A default password gives the entire world the right to become root. Hardcoding the password makes it impossible to deny that right to adversaries—which also applies in the Trend Micro and EURECOM results mentioned in the previous section. ComfortLink thermostats had hardcoded credentials preinstalled [12]. Penetration specialist Billy Rios found the same thing in an engagement at the Mayo Clinic [45].
Another pattern is when an entity may indeed possess the right to use a service at some , but then loses that right after some time . If this entity still knows the required credential, then one needs to be able revoke the binding of the credential to the service—otherwise, one permits unauthorized access. However, in the rush to make things work now, it can be easy to overlook revocation. For an amusing example, InfoWorld reported on a web-controllable thermostat that received this favorable review on Amazon [42]:
Little did I know that my ex had found someone that had a bit more money than I did and decided to make other travel plans. Those plans included her no longer being my wife and finding a new travel partner (Carl, a banker). She took the house, the dog and a good chunk of my 401k, but didn’t mess with the wireless access point or the Wi-Fi enabled Honeywell thermostat.

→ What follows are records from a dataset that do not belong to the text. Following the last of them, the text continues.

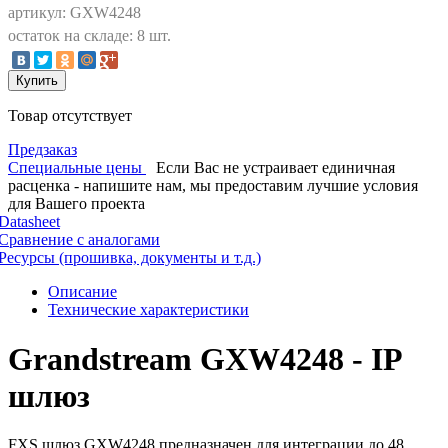
артикул: GXW4248
остаток на складе: 8 шт.
Купить
Товар отсутствует
Предзаказ
Специальные цены
Если Вас не устраивает единичная
расценка - напишите нам, мы предоставим лучшие условия
для Вашего проекта
Datasheet
Сравнение с аналогами
Ресурсы (прошивка, документы и т.д.)
Описание
Технические характеристики
Grandstream GXW4248 - IP
шлюз
FXS шлюз GXW4248 предназначен для интеграции до 48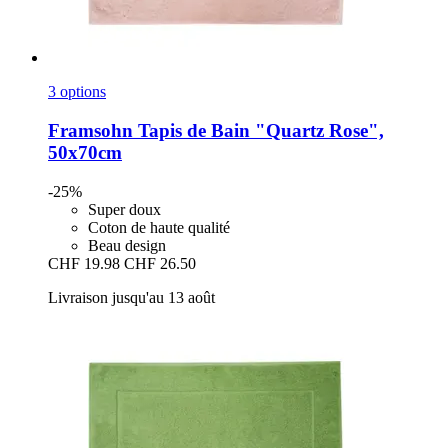
3 options
Framsohn
Tapis de Bain "Quartz Rose",
50x70cm
-25%
Super doux
Coton de haute qualité
Beau design
CHF 19.98
CHF 26.50
Livraison jusqu'au 13 août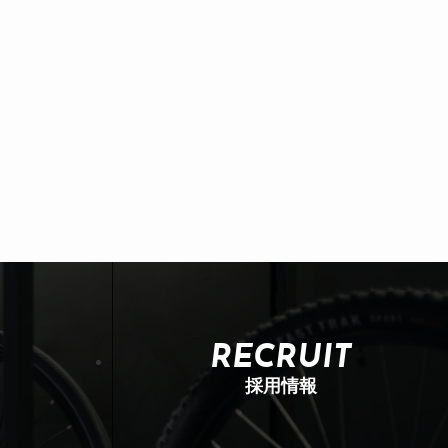
RECRUIT
採用情報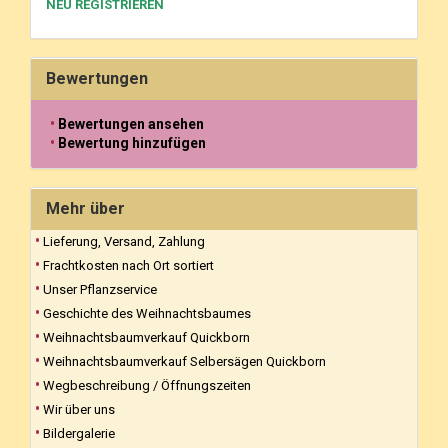
NEU REGISTRIEREN
Bewertungen
Bewertungen ansehen
Bewertung hinzufügen
Mehr über
Lieferung, Versand, Zahlung
Frachtkosten nach Ort sortiert
Unser Pflanzservice
Geschichte des Weihnachtsbaumes
Weihnachtsbaumverkauf Quickborn
Weihnachtsbaumverkauf Selbersägen Quickborn
Wegbeschreibung / Öffnungszeiten
Wir über uns
Bildergalerie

Since this past Ohio winter has been so cold I’ve been messing with the temp while the new love birds are sleeping. Doesn’t everyone want to wake up at 7 AM to a 40 degree house? When they are away on their weekend getaways, I crank the heat up to 80 degrees and back down to 40 before they arrive home. I can only imagine what their electricity bills might be. It makes me smile. I know this won’t last forever, but I can’t help but smile every time I log in and see that it still works. I also can’t wait for warmer weather when I can crank the heat up to 80 degrees while the love birds are sleeping. After all, who doesn’t want to wake up to an 80 degree home in the middle of June?
The article observed that “more than 8,200 of the 8,490 Amazon users who have read the review deemed it ‘useful.’”
Instance: No Delegation
Another challenging aspect of authentication is determining who should be granted access in the first place. (Chapter 6 will look at a similar problem: that of effective creation of privacy policy.) One trouble pattern here arises from keeping this policy creation too far out of the hands of the end users themselves. When end users cannot easily configure a system to permit services they believe should be permitted (or when such configuration is not even possible), then users will often circumvent protections, breaking the security system [53].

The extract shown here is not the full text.